The main configuration performed by the GenerateRequestUri method is to set the locale of the audio content. For a list of the supported locales, see Supported languages .

Sending the Request

The SendRequestAsync method makes the POST request to the Microsoft Speech REST API and returns the response:

async Task<string> SendRequestAsync(Stream fileStream, string url, string bearerToken, string contentType)
{
    if (httpClient == null)
    {
        httpClient = new HttpClient();
    }
    httpClient.DefaultRequestHeaders.Authorization = new AuthenticationHeaderValue("Bearer", bearerToken);

    var content = new StreamContent(fileStream);
    content.Headers.TryAddWithoutValidation("Content-Type", contentType);
    var response = await httpClient.PostAsync(url, content);
    return await response.Content.ReadAsStringAsync();
}

This method builds the POST request by:

  • Wrapping the audio stream in a StreamContent instance, which provides HTTP content based on a stream.
  • Setting the Content-Type header of the request to audio/wav; codec="audio/pcm"; samplerate=16000.
  • Adding the access token to the Authorization header, prefixed with the string Bearer.
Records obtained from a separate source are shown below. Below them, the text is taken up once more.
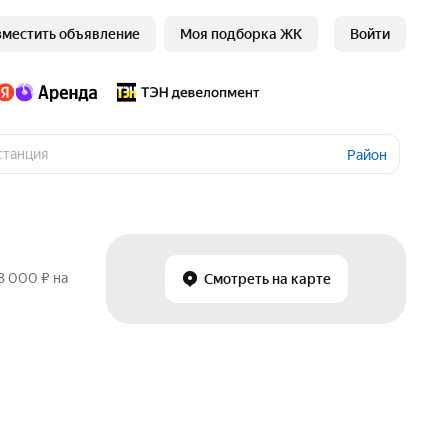
зместить объявление
Моя подборка ЖК
Войти
Район
3 000 ₽ на
Смотреть на карте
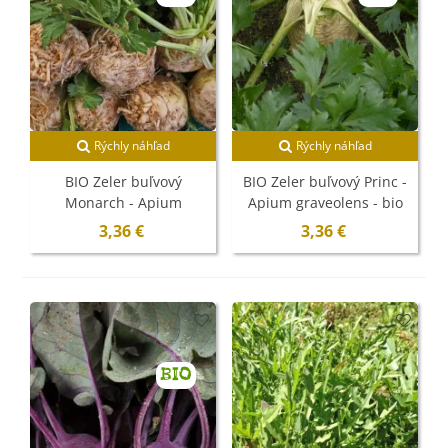
Rýchly náhľad
Rýchly náhľad
BIO Zeler buľvový
BIO Zeler buľvový Princ -
Monarch - Apium
Apium graveolens - bio
graveolens - bio semená -
semená - 20 ks
3,36 €
3,36 €
20 ks
BIO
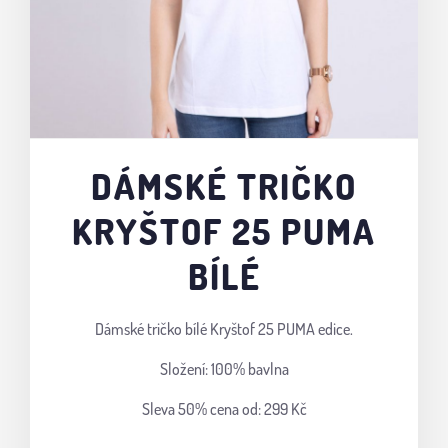
DÁMSKÉ TRIČKO
KRYŠTOF 25 PUMA
BÍLÉ
Dámské tričko bílé Kryštof 25 PUMA edice.
Složení: 100% bavlna
Sleva 50%
cena od: 299 Kč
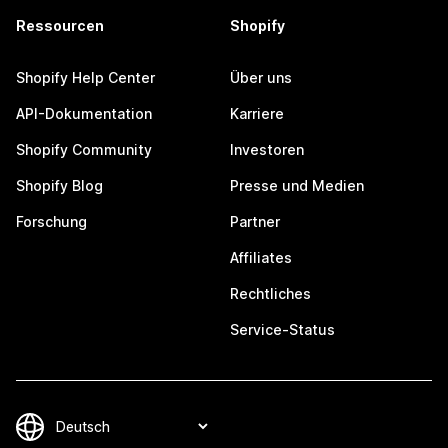
Ressourcen
Shopify
Shopify Help Center
Über uns
API-Dokumentation
Karriere
Shopify Community
Investoren
Shopify Blog
Presse und Medien
Forschung
Partner
Affiliates
Rechtliches
Service-Status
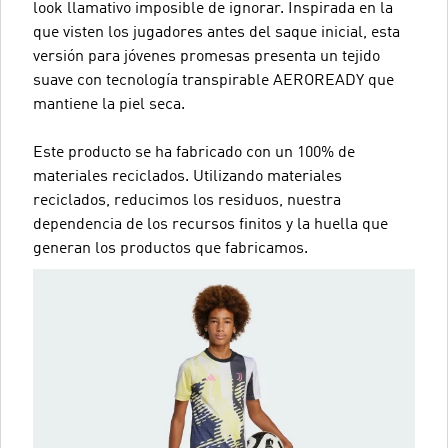
look llamativo imposible de ignorar. Inspirada en la
que visten los jugadores antes del saque inicial, esta
versión para jóvenes promesas presenta un tejido
suave con tecnología transpirable AEROREADY que
mantiene la piel seca.
Este producto se ha fabricado con un 100% de
materiales reciclados. Utilizando materiales
reciclados, reducimos los residuos, nuestra
dependencia de los recursos finitos y la huella que
generan los productos que fabricamos.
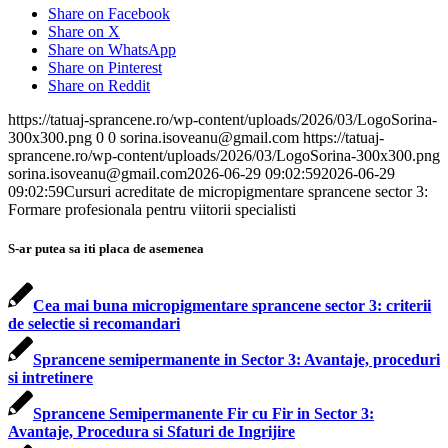
Share on Facebook
Share on X
Share on WhatsApp
Share on Pinterest
Share on Reddit
https://tatuaj-sprancene.ro/wp-content/uploads/2026/03/LogoSorina-
300x300.png
0
0
sorina.isoveanu@gmail.com
https://tatuaj-
sprancene.ro/wp-content/uploads/2026/03/LogoSorina-300x300.png
sorina.isoveanu@gmail.com
2026-06-29 09:02:59
2026-06-29
09:02:59
Cursuri acreditate de micropigmentare sprancene sector 3:
Formare profesionala pentru viitorii specialisti
S-ar putea sa iti placa de asemenea
Cea mai buna micropigmentare sprancene sector 3: criterii
de selectie si recomandari
Sprancene semipermanente in Sector 3: Avantaje, proceduri
si intretinere
Sprancene Semipermanente Fir cu Fir in Sector 3:
Avantaje, Procedura si Sfaturi de Ingrijire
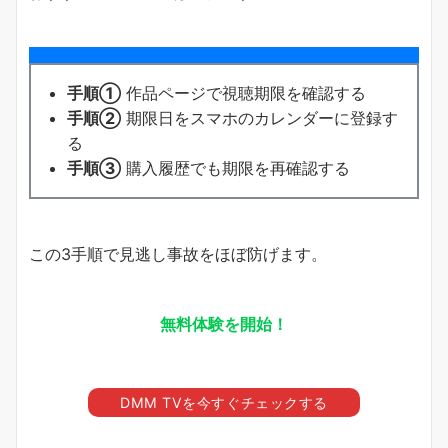
手順①
作品ページで視聴期限を確認する
手順②
期限日をスマホのカレンダーに登録す
る
手順③
購入履歴でも期限を再確認する
この3手順で見逃し事故をほぼ防げます。
無料体験を開始！
DMM TVを今すぐチェックする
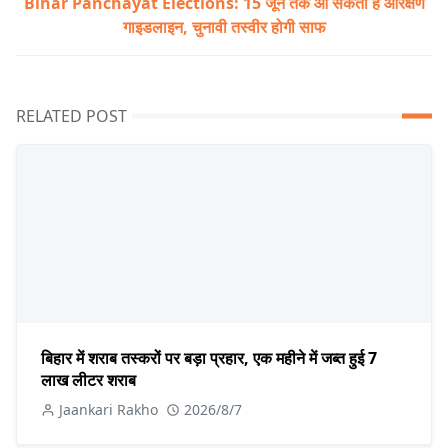
Bihar Panchayat Elections: 15 जून तक आ सकती है आरक्षण
गाइडलाइन, चुनावी तस्वीर होगी साफ
RELATED POST
बिहार में शराब तस्करों पर बड़ा प्रहार, एक महीने में जब्त हुई 7
लाख लीटर शराब
Jaankari Rakho
2026/8/7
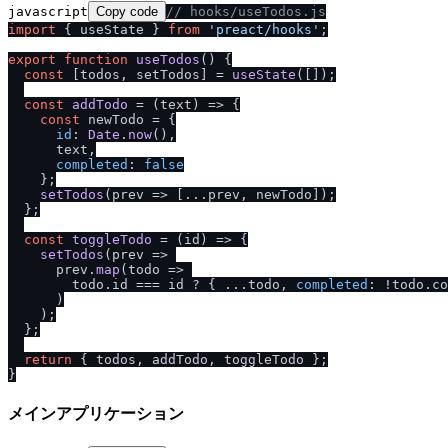
javascript
Copy code
/
/
 hooks
/
useTodos.js
import
 { useState } 
from
'preact
/
hooks'
;

export
function
useTodos
(
) {

const
 [todos, setTodos] = 
useState
([]);

const
addTodo
 = (
text
) => {

const
 newTodo = {

id
: 
Date
.
now
(),

      text,

completed
: 
false
    };

setTodos
(
prev
 =>
 [...prev, newTodo]);

  };

const
toggleTodo
 = (
id
) => {

setTodos
(
prev
 =>
      prev.
map
(
todo
 =>
        todo.
id
 === id ? { ...todo, 
completed
: !todo.
co
      )

    );

  };

return
 { todos, addTodo, toggleTodo };

メインアプリケーション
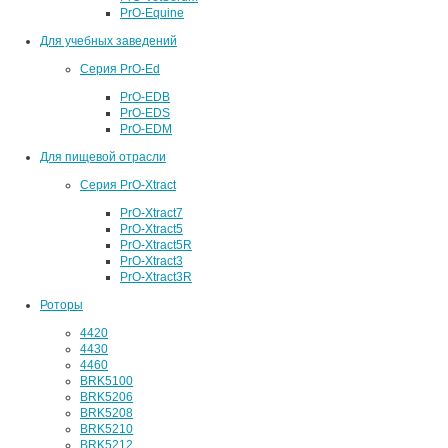
PrO-Equine
Для учебных заведений
Серия PrO-Ed
PrO-EDB
PrO-EDS
PrO-EDM
Для пищевой отрасли
Серия PrO-Xtract
PrO-Xtract7
PrO-Xtract5
PrO-Xtract5R
PrO-Xtract3
PrO-Xtract3R
Роторы
4420
4430
4460
BRK5100
BRK5206
BRK5208
BRK5210
BRK5212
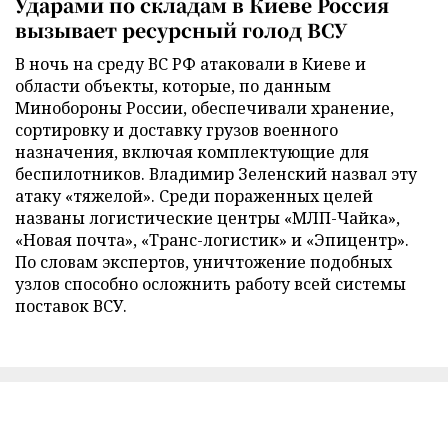
Ударами по складам в Киеве Россия
вызывает ресурсный голод ВСУ
В ночь на среду ВС РФ атаковали в Киеве и
области объекты, которые, по данным
Минобороны России, обеспечивали хранение,
сортировку и доставку грузов военного
назначения, включая комплектующие для
беспилотников. Владимир Зеленский назвал эту
атаку «тяжелой». Среди пораженных целей
названы логистические центры «МЛП-Чайка»,
«Новая почта», «Транс-логистик» и «Эпицентр».
По словам экспертов, уничтожение подобных
узлов способно осложнить работу всей системы
поставок ВСУ.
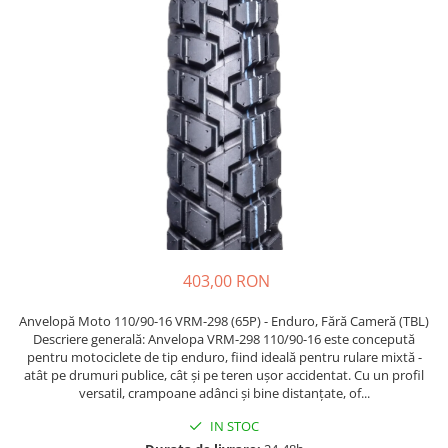
Etrieri
https://www.doctortrotineta.ro/lumini
Stop trotineta
Faruri
https://www.doctortrotineta.ro/cadru
Aparatori (aripi)
Cricuri trotineta
Suruburi
Suspensie
403,00 RON
Anvelopă Moto 110/90-16 VRM-298 (65P) - Enduro, Fără Cameră (TBL)
Descriere generală: Anvelopa VRM-298 110/90-16 este concepută
pentru motociclete de tip enduro, fiind ideală pentru rulare mixtă -
atât pe drumuri publice, cât și pe teren ușor accidentat. Cu un profil
versatil, crampoane adânci și bine distanțate, of...
IN STOC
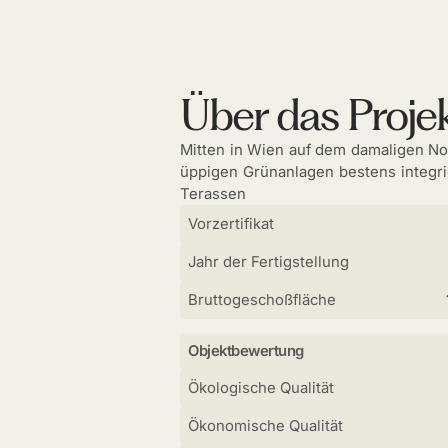
Über das Proje
Mitten in Wien auf dem damaligen No
üppigen Grünanlagen bestens integri
Terassen
Vorzertifikat
Jahr der Fertigstellung
Bruttogeschoßfläche
Objektbewertung
Ökologische Qualität
Ökonomische Qualität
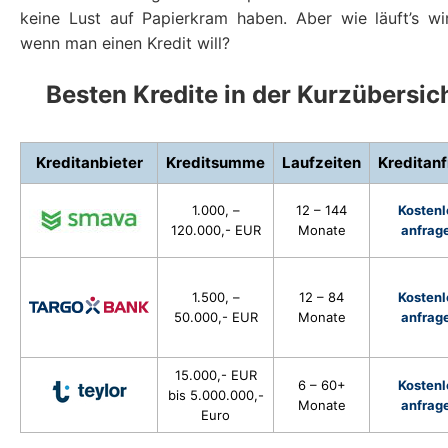
keine Lust auf Papierkram haben. Aber wie läuft’s wir
wenn man einen Kredit will?
Besten Kredite in der Kurzübersic
Kreditanbieter
Kreditsumme
Laufzeiten
Kreditan
1.000, –
12 – 144
Kostenl
120.000,- EUR
Monate
anfrag
1.500, –
12 – 84
Kostenl
50.000,- EUR
Monate
anfrag
15.000,- EUR
6 – 60+
Kostenl
bis 5.000.000,-
Monate
anfrag
Euro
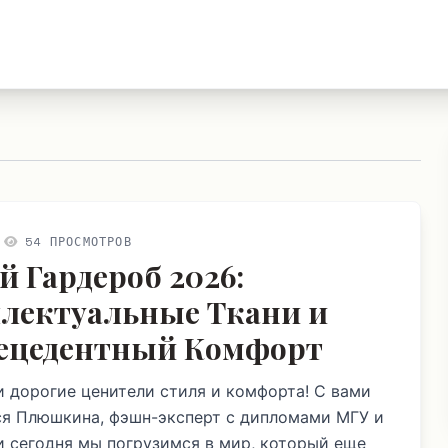
54 ПРОСМОТРОВ
й Гардероб 2026:
лектуальные Ткани и
ецедентный Комфорт
и дорогие ценители стиля и комфорта! С вами
я Плюшкина, фэшн-эксперт с дипломами МГУ и
 и сегодня мы погрузимся в мир, который еще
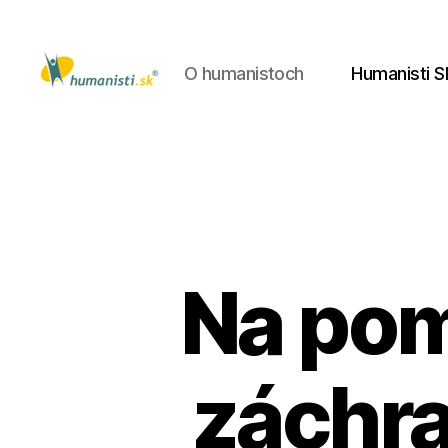
O humanistoch
Humanisti S
Humanisti.sk
Na po
záchr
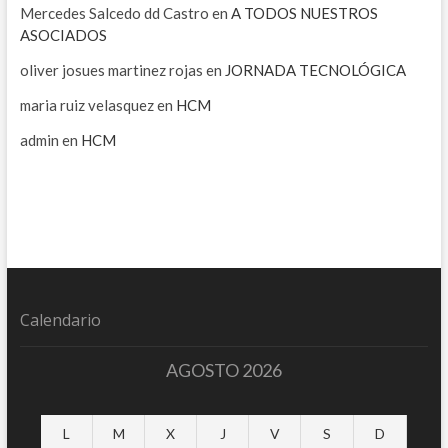
Mercedes Salcedo dd Castro
en
A TODOS NUESTROS
ASOCIADOS
oliver josues martinez rojas
en
JORNADA TECNOLÓGICA
maria ruiz velasquez
en
HCM
admin
en
HCM
Calendario
AGOSTO 2026
L
M
X
J
V
S
D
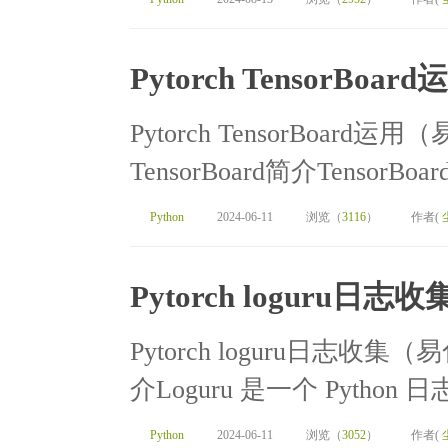
Pytorch TensorB
Pytorch TensorBoard
TensorBoard简介TensorBo
Python
2024-06-11
浏览（
3116
）
作者(
Pytorch loguru
Pytorch loguru日志收集
介Loguru 是一个 Python
Python
2024-06-11
浏览（
3052
）
作者(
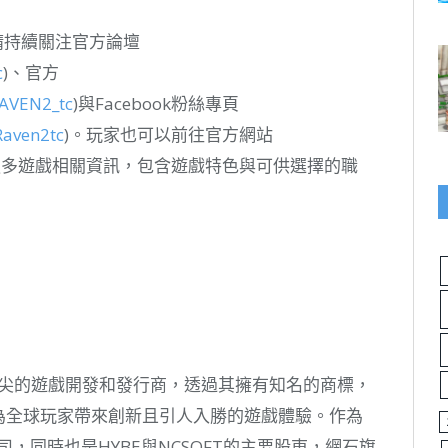
請持續關注官方論壇
c
)、官方
AVEN2_tc
)與Facebook粉絲專頁
Raven2tc
)。玩家也可以前往官方網站
更多遊戲相關資訊，包含遊戲特色與可供選擇的職
頂尖的遊戲開發和發行商，透過其擁有知名的商標，
為全球玩家帶來創新且引人入勝的遊戲體驗。作為
y的母公司，同時也是HYBE與NCSOFT的主要股東，網石旗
The POST request is then sent to recognition API. The response is then read and returned to the calling method.

The recognition API will send HTTP status code 200 (OK) in the response, provided that the request is valid, which indicates that the request succeeded and that the requested information is in the response. For a list of possible error responses, see Troubleshooting.

Processing the Response

The API response is returned in JSON format, with the recognized text being contained in the name tag. The following JSON data shows a typical successful response message:

{  
   "RecognitionStatus":"Success",
   "DisplayText":"Go shopping tomorrow.",
   "Offset":16000000,
   "Duration":17100000
}

In the sample application, the JSON response is deserialized into a SpeechResult instance, with the result being returned to the calling method for display, as shown in the following screenshots:

Summary

This article explained how to use the Microsoft Speech REST API to convert audio to text in a Xamarin.Forms application. In addition to performing speech recognition, the Microsoft Speech API can also convert text into spoken words.